In the beginning, it was all partying. I liked to say I got paid to party. I felt good about it for awhile. I chose my schedule. I was traveling the world. It was very similar to modeling but in some ways I had more freedom.

But eventually, my relationships were failing, I didn’t want to go to work, and my depression worsened. It was affecting my whole life. Everything was becoming more and more confusing. I was having panic attacks and eventually, I broke down. That’s when I hit my knees. I was so angry at God. But that meant I knew there was a God. So, I cried out. “If you’re real, help me. I give up. I surrender.”

And with gentle loving-kindness, He met me where I was and began the work of showing me who I really am, and more importantly who He really is.

I decided to leave the world I had become accustomed to. It took years and a lot of healing to get a fuller picture. Almost a decade later, I found a group of former dancers who met once a week. That’s where I consciously met Jesus for the first time. Before that, He was doing all the work behind the scenes. At this point, I was choosing to go deeper. I thoughtfully entered a season of learning what a relationship with Him truly means. He’s not some evasive spirit up in the sky who was counting my mistakes. He is the Jesus who left the 99 to come to find me in the wilderness I had willfully chosen to walk in.

I found the Jesus who wept when I was abused. The Jesus who stood by me all those years and loved me in spite of myself. He even loved me because of myself! He made me. He wasn’t angry with me. He wasn’t disappointed in me. He knew all the things that led me to the edges of myself and it mattered to him. And when I was ready, He wrapped me in his arms and said, “I’ve missed you.”

He has methodically and gently taken every lie and replaced it with the truth. In that freedom, I’ve found the woman He intended me to be. I am soft, strong, courageous, compassionate, a fighter, a fierce defender, a friend, a mother, and a wife. I am so many things and I don’t fit into a typical narrative or box. There is nothing I’m supposed to be or look like. That’s the beauty of humanity. We are multifaceted beings - layered with contradiction. This is why it’s only Jesus who can help us to discover our true selves. He designed us.

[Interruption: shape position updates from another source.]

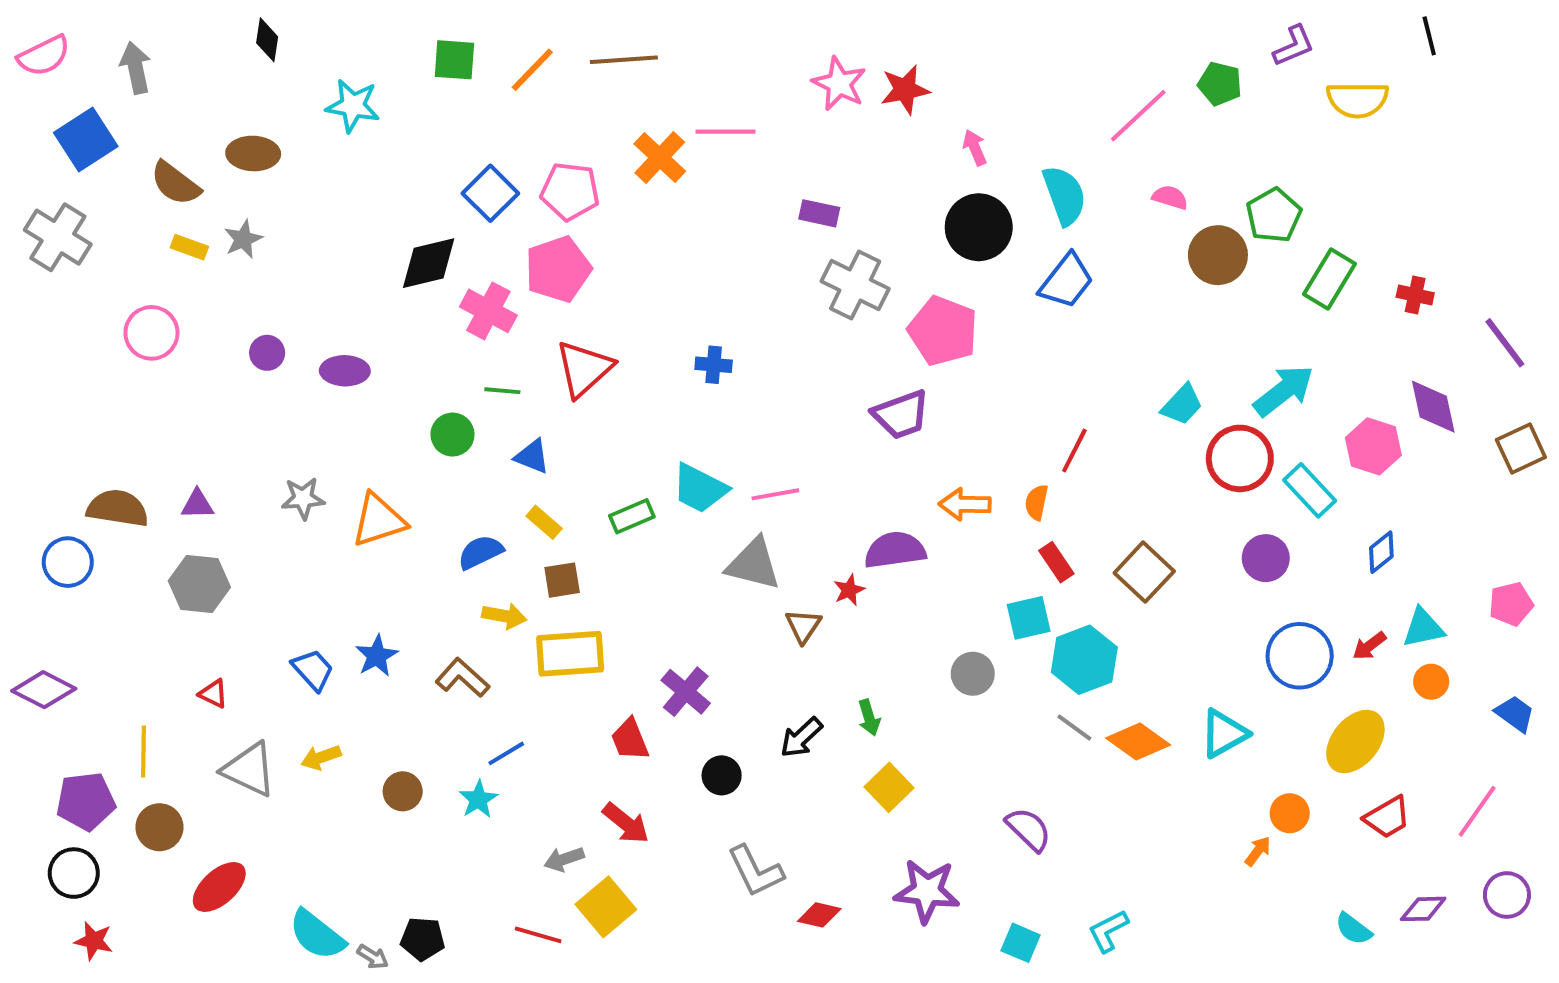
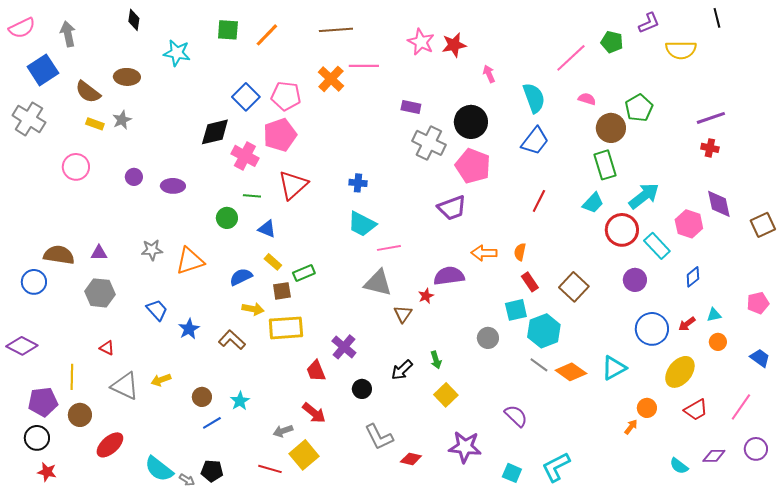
brown line: (624, 60) -> (336, 30), moved
black circle: (979, 227) -> (471, 122), moved
green rectangle: (1330, 279) -> (605, 165), moved, turned -48
purple line: (1505, 343) -> (711, 118), moved, turned -72
red line: (1074, 450) -> (539, 201), moved
cyan trapezoid: (700, 488) -> (362, 224), moved
green rectangle: (632, 516) -> (304, 273), moved
cyan triangle: (1423, 628) -> (714, 315), size x0.7
blue trapezoid: (313, 670) -> (157, 310), moved
blue line: (506, 753) -> (212, 423), moved
cyan L-shape: (1108, 931) -> (556, 467), size x1.4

Jesus himself was multifaceted. He was not weak, although He chose to be emotionally vulnerable. He got angry. He loved the outsiders and the rejects. He turned water into wine. He was real and honest and vulnerable. When I discovered that, I realized this Jesus is what I was searching for all that time.

Jesus is in the business of restoration. I’m still growing, evolving, and healing. It’s a never-ending journey. But I think that’s the beauty of it. It’s never too late. We’re never too far gone. God lifts us back up onto our feet or holds us until we can stand. Then He mends our wounds, and straightens our crowns, and reminds us that we are children of The King.